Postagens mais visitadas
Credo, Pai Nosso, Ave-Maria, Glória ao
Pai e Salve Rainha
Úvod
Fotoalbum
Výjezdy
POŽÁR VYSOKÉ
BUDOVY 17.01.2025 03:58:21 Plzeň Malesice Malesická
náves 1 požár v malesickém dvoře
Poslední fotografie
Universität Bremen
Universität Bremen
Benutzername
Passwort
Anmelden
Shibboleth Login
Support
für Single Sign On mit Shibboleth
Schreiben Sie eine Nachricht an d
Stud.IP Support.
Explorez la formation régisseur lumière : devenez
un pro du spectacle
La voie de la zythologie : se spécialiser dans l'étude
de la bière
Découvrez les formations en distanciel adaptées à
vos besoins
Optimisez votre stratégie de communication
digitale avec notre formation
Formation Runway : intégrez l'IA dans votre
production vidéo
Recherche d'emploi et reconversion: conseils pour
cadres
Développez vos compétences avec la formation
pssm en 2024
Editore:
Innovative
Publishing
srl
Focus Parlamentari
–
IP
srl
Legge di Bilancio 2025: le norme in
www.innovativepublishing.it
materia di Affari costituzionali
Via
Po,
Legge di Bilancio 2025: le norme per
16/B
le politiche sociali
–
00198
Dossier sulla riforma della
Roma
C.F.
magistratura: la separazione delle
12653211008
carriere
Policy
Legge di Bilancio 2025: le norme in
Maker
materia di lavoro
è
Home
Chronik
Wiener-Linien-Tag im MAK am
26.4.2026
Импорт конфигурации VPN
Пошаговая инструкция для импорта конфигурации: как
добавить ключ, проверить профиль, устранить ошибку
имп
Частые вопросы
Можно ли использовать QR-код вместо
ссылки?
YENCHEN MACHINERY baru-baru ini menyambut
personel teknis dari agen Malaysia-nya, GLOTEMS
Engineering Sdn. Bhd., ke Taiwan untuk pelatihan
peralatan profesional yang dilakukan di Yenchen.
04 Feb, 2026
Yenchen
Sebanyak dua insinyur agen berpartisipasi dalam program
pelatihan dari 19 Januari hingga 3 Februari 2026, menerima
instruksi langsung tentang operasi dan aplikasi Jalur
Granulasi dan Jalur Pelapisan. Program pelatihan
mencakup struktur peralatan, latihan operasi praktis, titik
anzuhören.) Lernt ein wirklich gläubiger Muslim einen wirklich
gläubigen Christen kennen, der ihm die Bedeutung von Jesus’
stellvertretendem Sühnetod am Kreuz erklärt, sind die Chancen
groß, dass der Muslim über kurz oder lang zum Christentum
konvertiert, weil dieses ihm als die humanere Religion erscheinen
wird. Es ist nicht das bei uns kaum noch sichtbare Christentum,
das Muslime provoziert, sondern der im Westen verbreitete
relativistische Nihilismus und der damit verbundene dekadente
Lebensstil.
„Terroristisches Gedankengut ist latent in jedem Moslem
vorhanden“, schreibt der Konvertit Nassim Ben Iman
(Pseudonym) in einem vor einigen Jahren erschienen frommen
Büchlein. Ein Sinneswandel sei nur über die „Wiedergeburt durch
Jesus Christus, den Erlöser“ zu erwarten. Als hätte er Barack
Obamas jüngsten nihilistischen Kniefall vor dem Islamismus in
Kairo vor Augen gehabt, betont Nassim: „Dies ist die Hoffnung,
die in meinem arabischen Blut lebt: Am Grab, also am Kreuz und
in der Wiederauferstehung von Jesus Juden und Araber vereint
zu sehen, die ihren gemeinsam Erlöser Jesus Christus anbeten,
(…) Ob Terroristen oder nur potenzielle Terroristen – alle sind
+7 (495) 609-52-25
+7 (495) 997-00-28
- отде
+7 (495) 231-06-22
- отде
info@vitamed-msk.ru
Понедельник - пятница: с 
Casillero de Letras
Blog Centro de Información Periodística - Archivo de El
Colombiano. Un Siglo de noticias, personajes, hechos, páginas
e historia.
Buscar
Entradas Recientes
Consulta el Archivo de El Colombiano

* * * *

Give back all the records above exactly as they were written.

Postagens mais visitadas
Credo, Pai Nosso, Ave-Maria, Glória ao
Pai e Salve Rainha
Úvod
Fotoalbum
Výjezdy
POŽÁR VYSOKÉ
BUDOVY 17.01.2025 03:58:21 Plzeň Malesice Malesická
náves 1 požár v malesickém dvoře
Poslední fotografie
Universität Bremen
Universität Bremen
Benutzername
Passwort
Anmelden
Shibboleth Login
Support
für Single Sign On mit Shibboleth
Schreiben Sie eine Nachricht an d
Stud.IP Support.
Explorez la formation régisseur lumière : devenez
un pro du spectacle
La voie de la zythologie : se spécialiser dans l'étude
de la bière
Découvrez les formations en distanciel adaptées à
vos besoins
Optimisez votre stratégie de communication
digitale avec notre formation
Formation Runway : intégrez l'IA dans votre
production vidéo
Recherche d'emploi et reconversion: conseils pour
cadres
Développez vos compétences avec la formation
pssm en 2024
Editore:
Innovative
Publishing
srl
Focus Parlamentari
–
IP
srl
Legge di Bilancio 2025: le norme in
www.innovativepublishing.it
materia di Affari costituzionali
Via
Po,
Legge di Bilancio 2025: le norme per
16/B
le politiche sociali
–
00198
Dossier sulla riforma della
Roma
C.F.
magistratura: la separazione delle
12653211008
carriere
Policy
Legge di Bilancio 2025: le norme in
Maker
materia di lavoro
è
Home
Chronik
Wiener-Linien-Tag im MAK am
26.4.2026
Импорт конфигурации VPN
Пошаговая инструкция для импорта конфигурации: как
добавить ключ, проверить профиль, устранить ошибку
имп
Частые вопросы
Можно ли использовать QR-код вместо
ссылки?
YENCHEN MACHINERY baru-baru ini menyambut
personel teknis dari agen Malaysia-nya, GLOTEMS
Engineering Sdn. Bhd., ke Taiwan untuk pelatihan
peralatan profesional yang dilakukan di Yenchen.
04 Feb, 2026
Yenchen
Sebanyak dua insinyur agen berpartisipasi dalam program
pelatihan dari 19 Januari hingga 3 Februari 2026, menerima
instruksi langsung tentang operasi dan aplikasi Jalur
Granulasi dan Jalur Pelapisan. Program pelatihan
mencakup struktur peralatan, latihan operasi praktis, titik
anzuhören.) Lernt ein wirklich gläubiger Muslim einen wirklich
gläubigen Christen kennen, der ihm die Bedeutung von Jesus’
stellvertretendem Sühnetod am Kreuz erklärt, sind die Chancen
groß, dass der Muslim über kurz oder lang zum Christentum
konvertiert, weil dieses ihm als die humanere Religion erscheinen
wird. Es ist nicht das bei uns kaum noch sichtbare Christentum,
das Muslime provoziert, sondern der im Westen verbreitete
relativistische Nihilismus und der damit verbundene dekadente
Lebensstil.
„Terroristisches Gedankengut ist latent in jedem Moslem
vorhanden“, schreibt der Konvertit Nassim Ben Iman
(Pseudonym) in einem vor einigen Jahren erschienen frommen
Büchlein. Ein Sinneswandel sei nur über die „Wiedergeburt durch
Jesus Christus, den Erlöser“ zu erwarten. Als hätte er Barack
Obamas jüngsten nihilistischen Kniefall vor dem Islamismus in
Kairo vor Augen gehabt, betont Nassim: „Dies ist die Hoffnung,
die in meinem arabischen Blut lebt: Am Grab, also am Kreuz und
in der Wiederauferstehung von Jesus Juden und Araber vereint
zu sehen, die ihren gemeinsam Erlöser Jesus Christus anbeten,
(…) Ob Terroristen oder nur potenzielle Terroristen – alle sind
+7 (495) 609-52-25
+7 (495) 997-00-28
- отде
+7 (495) 231-06-22
- отде
info@vitamed-msk.ru
Понедельник - пятница: с 
Casillero de Letras
Blog Centro de Información Periodística - Archivo de El
Colombiano. Un Siglo de noticias, personajes, hechos, páginas
e historia.
Buscar
Entradas Recientes
Consulta el Archivo de El Colombiano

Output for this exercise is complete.